Seroquel's record of causing sudden cardiac death was even on the docket at last year's FDA hearings, which Stan and Shirley White and Janette Layne attended.
According to Dr. Wayne Ray, who testified before the FDA's Psychopharmacologic Drugs Advisory Committee, one study involving 93,300 users of antipsychotic drugs -- half of whom were on atypical antipsychotics -- showed that such users were at no less than double the risk of a "sudden, fatal, pulseless condition, or collapse " consistent with a ventricular tachyarrhythmia occurring in the absence of a known, non-cardiac cause."
Ray, professor of preventive medicine at Vanderbilt University School of Medicine, published the findings in an article titled "Atypical antipsychotic drugs and the risk of sudden cardiac death," in the New England Journal of Medicine last year.

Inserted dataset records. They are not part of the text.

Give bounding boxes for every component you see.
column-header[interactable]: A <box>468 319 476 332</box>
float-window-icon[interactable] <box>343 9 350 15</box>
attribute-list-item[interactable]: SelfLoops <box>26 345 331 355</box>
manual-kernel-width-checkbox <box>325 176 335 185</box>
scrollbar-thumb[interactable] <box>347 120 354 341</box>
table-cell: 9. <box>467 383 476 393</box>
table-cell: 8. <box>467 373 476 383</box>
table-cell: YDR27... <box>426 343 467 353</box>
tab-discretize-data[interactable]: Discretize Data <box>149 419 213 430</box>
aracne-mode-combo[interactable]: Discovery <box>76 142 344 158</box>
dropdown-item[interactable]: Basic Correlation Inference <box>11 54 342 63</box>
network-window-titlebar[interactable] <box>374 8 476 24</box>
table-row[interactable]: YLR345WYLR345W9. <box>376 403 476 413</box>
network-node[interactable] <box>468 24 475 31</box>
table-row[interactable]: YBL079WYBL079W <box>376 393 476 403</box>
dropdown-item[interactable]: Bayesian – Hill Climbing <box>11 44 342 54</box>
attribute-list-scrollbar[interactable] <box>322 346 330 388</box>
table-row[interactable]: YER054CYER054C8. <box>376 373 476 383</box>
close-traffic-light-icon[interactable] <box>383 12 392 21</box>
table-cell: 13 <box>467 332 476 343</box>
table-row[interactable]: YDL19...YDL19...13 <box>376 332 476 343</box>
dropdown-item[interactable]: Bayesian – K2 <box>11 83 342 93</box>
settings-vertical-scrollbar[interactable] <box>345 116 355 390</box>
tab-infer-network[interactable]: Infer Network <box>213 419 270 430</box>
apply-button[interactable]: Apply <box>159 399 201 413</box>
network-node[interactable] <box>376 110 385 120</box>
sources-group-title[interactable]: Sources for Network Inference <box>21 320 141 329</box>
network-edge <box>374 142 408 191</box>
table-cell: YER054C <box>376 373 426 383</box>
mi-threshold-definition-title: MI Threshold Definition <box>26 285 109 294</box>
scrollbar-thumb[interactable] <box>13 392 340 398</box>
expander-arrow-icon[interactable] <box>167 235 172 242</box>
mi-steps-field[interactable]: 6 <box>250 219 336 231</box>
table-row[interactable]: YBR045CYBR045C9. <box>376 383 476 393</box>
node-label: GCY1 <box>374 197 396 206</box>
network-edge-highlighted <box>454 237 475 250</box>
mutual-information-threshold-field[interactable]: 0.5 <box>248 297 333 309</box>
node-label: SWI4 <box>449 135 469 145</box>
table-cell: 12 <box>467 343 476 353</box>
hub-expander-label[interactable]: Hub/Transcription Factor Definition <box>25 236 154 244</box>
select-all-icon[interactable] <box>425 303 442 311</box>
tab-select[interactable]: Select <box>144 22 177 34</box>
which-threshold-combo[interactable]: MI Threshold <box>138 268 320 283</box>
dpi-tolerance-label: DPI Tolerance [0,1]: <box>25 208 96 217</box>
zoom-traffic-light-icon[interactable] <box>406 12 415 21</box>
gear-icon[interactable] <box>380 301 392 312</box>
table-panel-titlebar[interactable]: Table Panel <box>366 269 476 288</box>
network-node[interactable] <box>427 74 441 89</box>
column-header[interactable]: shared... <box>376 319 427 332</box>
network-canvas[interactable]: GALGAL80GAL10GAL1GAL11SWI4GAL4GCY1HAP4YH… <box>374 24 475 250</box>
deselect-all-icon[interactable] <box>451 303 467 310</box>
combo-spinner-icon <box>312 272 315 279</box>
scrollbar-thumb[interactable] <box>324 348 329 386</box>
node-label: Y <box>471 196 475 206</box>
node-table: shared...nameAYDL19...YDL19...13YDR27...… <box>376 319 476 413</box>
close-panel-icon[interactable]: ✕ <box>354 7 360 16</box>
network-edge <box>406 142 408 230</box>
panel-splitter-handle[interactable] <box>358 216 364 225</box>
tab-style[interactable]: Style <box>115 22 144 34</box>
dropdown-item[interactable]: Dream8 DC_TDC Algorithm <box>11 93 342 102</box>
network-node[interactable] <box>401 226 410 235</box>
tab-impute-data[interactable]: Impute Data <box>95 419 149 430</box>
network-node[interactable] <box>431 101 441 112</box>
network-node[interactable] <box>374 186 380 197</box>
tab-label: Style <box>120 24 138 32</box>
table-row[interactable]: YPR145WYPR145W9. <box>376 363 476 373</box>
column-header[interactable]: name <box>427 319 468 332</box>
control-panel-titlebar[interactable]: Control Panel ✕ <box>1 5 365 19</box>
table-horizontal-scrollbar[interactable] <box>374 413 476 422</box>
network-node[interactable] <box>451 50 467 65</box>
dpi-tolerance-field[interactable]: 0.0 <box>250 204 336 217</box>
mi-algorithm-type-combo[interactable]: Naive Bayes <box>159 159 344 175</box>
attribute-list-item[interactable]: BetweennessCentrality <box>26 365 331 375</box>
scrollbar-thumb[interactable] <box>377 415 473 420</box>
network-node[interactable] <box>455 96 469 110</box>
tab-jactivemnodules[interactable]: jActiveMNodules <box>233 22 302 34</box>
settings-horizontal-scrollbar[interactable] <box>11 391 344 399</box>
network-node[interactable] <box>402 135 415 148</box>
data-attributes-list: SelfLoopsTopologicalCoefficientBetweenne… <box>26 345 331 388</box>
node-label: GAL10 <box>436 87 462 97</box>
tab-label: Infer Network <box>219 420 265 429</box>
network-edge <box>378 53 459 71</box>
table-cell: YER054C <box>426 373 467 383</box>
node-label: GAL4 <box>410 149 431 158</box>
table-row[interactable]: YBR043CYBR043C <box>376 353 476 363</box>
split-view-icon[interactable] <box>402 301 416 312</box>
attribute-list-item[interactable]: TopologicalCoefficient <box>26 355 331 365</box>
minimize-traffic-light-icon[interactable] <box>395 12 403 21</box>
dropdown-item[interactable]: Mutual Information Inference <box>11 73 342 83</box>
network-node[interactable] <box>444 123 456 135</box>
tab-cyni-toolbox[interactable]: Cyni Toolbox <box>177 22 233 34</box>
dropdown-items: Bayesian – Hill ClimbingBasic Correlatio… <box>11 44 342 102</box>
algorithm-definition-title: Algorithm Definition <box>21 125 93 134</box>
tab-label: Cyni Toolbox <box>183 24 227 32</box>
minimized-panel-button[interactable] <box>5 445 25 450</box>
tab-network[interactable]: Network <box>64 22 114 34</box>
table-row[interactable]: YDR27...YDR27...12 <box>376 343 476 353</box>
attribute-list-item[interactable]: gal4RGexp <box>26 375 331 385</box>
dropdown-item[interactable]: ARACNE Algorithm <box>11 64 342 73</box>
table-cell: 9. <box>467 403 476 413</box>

When committee members asked Ray how AstraZeneca's own studies, presented earlier at the hearings, could show no risk -- like the White/Layne VA Inspector General report -- he said the drug company data were skewed by "Simpson's paradox," the same statistical manipulations that made Vioxx look safe.
But unwilling to let Seroquel's approval prospects sink just because it's dangerous, the FDA's Marc Stone, a medical reviewer, donned his AstraZeneca hat at the hearing in a presentation rebutting Ray's testimony.
How can it be known if the death certificates in these cases were accurate, he asked, when "paramedics are more likely to identify some deaths as sudden cardiac deaths?"
"Smoking as an important risk factor for sudden cardiac death is unlikely to appear in the Medicaid claims data used in this study," Stone said of Ray's findings. "How do we know smoking wasn't a factor in the deaths -- or that antipsychotic users aren't less likely to 'communicate symptoms of cardiac disease to medical personnel?'"
He also pointed out that "Mental illness severe enough to require antipsychotic drugs " may also increase the chances of someone being homeless or living alone with little social contact," apparently forgetting that the purpose of the FDA hearings was to approve Seroquel for non-mentally ill people with anxiety and depression.